*WORK INSTRUCTIONS:* So that nothing is lost, write out all the lines below exactly.

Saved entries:
_ _ _ _

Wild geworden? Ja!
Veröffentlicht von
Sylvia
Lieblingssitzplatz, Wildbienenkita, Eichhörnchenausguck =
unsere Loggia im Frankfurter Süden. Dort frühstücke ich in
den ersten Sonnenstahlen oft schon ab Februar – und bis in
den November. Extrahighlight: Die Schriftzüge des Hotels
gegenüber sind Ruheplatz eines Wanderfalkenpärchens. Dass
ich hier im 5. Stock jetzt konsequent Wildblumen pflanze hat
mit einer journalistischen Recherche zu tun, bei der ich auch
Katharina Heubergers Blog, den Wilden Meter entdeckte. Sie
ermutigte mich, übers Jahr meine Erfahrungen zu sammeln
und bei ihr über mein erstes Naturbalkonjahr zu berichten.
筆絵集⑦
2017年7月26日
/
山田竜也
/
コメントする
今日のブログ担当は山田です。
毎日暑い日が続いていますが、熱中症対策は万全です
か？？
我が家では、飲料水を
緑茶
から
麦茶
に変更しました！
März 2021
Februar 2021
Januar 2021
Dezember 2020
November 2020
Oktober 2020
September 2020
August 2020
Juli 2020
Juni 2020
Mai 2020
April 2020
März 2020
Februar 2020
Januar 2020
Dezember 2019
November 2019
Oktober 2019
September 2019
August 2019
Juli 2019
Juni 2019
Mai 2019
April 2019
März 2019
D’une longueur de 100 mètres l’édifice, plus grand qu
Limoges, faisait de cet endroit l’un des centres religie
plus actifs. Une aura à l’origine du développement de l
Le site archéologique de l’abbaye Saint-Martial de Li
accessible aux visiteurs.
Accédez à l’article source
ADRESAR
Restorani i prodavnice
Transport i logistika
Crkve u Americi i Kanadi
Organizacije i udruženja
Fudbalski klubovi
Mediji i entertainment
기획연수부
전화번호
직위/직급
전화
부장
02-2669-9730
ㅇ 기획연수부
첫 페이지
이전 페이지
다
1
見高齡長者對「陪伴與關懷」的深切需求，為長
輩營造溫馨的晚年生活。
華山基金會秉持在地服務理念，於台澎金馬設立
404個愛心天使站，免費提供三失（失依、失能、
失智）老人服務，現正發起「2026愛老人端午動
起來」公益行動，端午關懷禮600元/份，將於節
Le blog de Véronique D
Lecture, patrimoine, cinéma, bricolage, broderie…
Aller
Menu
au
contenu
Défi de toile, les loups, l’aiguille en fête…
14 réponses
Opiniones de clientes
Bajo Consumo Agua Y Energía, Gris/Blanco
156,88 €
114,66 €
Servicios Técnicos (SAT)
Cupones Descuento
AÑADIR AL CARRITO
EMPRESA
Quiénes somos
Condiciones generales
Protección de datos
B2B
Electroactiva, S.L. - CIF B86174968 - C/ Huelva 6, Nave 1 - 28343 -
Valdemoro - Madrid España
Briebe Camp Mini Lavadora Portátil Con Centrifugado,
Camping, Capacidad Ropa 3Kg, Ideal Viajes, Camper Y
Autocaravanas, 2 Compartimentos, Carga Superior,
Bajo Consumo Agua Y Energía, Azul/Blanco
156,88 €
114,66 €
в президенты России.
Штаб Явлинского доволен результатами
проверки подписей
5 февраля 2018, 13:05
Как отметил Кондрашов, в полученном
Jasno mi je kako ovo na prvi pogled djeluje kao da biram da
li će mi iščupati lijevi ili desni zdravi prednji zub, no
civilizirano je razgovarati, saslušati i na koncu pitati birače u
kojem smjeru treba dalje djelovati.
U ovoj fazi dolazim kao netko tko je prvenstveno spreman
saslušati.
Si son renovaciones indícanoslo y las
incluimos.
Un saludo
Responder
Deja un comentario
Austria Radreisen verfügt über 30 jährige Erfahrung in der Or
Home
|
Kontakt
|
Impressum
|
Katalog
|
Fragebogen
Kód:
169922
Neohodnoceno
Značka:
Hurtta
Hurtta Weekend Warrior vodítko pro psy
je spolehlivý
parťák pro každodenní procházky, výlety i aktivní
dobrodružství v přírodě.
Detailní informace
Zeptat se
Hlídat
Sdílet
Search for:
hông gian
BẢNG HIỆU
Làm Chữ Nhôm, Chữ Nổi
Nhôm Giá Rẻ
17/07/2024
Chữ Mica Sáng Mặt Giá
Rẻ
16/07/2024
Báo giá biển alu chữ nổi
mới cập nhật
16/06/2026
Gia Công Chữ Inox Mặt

_ _ _ _

*WRITTEN RESPONSE:*
Wild geworden? Ja!
Veröffentlicht von
Sylvia
Lieblingssitzplatz, Wildbienenkita, Eichhörnchenausguck =
unsere Loggia im Frankfurter Süden. Dort frühstücke ich in
den ersten Sonnenstahlen oft schon ab Februar – und bis in
den November. Extrahighlight: Die Schriftzüge des Hotels
gegenüber sind Ruheplatz eines Wanderfalkenpärchens. Dass
ich hier im 5. Stock jetzt konsequent Wildblumen pflanze hat
mit einer journalistischen Recherche zu tun, bei der ich auch
Katharina Heubergers Blog, den Wilden Meter entdeckte. Sie
ermutigte mich, übers Jahr meine Erfahrungen zu sammeln
und bei ihr über mein erstes Naturbalkonjahr zu berichten.
筆絵集⑦
2017年7月26日
/
山田竜也
/
コメントする
今日のブログ担当は山田です。
毎日暑い日が続いていますが、熱中症対策は万全です
か？？
我が家では、飲料水を
緑茶
から
麦茶
に変更しました！
März 2021
Februar 2021
Januar 2021
Dezember 2020
November 2020
Oktober 2020
September 2020
August 2020
Juli 2020
Juni 2020
Mai 2020
April 2020
März 2020
Februar 2020
Januar 2020
Dezember 2019
November 2019
Oktober 2019
September 2019
August 2019
Juli 2019
Juni 2019
Mai 2019
April 2019
März 2019
D’une longueur de 100 mètres l’édifice, plus grand qu
Limoges, faisait de cet endroit l’un des centres religie
plus actifs. Une aura à l’origine du développement de l
Le site archéologique de l’abbaye Saint-Martial de Li
accessible aux visiteurs.
Accédez à l’article source
ADRESAR
Restorani i prodavnice
Transport i logistika
Crkve u Americi i Kanadi
Organizacije i udruženja
Fudbalski klubovi
Mediji i entertainment
기획연수부
전화번호
직위/직급
전화
부장
02-2669-9730
ㅇ 기획연수부
첫 페이지
이전 페이지
다
1
見高齡長者對「陪伴與關懷」的深切需求，為長
輩營造溫馨的晚年生活。
華山基金會秉持在地服務理念，於台澎金馬設立
404個愛心天使站，免費提供三失（失依、失能、
失智）老人服務，現正發起「2026愛老人端午動
起來」公益行動，端午關懷禮600元/份，將於節
Le blog de Véronique D
Lecture, patrimoine, cinéma, bricolage, broderie…
Aller
Menu
au
contenu
Défi de toile, les loups, l’aiguille en fête…
14 réponses
Opiniones de clientes
Bajo Consumo Agua Y Energía, Gris/Blanco
156,88 €
114,66 €
Servicios Técnicos (SAT)
Cupones Descuento
AÑADIR AL CARRITO
EMPRESA
Quiénes somos
Condiciones generales
Protección de datos
B2B
Electroactiva, S.L. - CIF B86174968 - C/ Huelva 6, Nave 1 - 28343 -
Valdemoro - Madrid España
Briebe Camp Mini Lavadora Portátil Con Centrifugado,
Camping, Capacidad Ropa 3Kg, Ideal Viajes, Camper Y
Autocaravanas, 2 Compartimentos, Carga Superior,
Bajo Consumo Agua Y Energía, Azul/Blanco
156,88 €
114,66 €
в президенты России.
Штаб Явлинского доволен результатами
проверки подписей
5 февраля 2018, 13:05
Как отметил Кондрашов, в полученном
Jasno mi je kako ovo na prvi pogled djeluje kao da biram da
li će mi iščupati lijevi ili desni zdravi prednji zub, no
civilizirano je razgovarati, saslušati i na koncu pitati birače u
kojem smjeru treba dalje djelovati.
U ovoj fazi dolazim kao netko tko je prvenstveno spreman
saslušati.
Si son renovaciones indícanoslo y las
incluimos.
Un saludo
Responder
Deja un comentario
Austria Radreisen verfügt über 30 jährige Erfahrung in der Or
Home
|
Kontakt
|
Impressum
|
Katalog
|
Fragebogen
Kód:
169922
Neohodnoceno
Značka:
Hurtta
Hurtta Weekend Warrior vodítko pro psy
je spolehlivý
parťák pro každodenní procházky, výlety i aktivní
dobrodružství v přírodě.
Detailní informace
Zeptat se
Hlídat
Sdílet
Search for:
hông gian
BẢNG HIỆU
Làm Chữ Nhôm, Chữ Nổi
Nhôm Giá Rẻ
17/07/2024
Chữ Mica Sáng Mặt Giá
Rẻ
16/07/2024
Báo giá biển alu chữ nổi
mới cập nhật
16/06/2026
Gia Công Chữ Inox Mặt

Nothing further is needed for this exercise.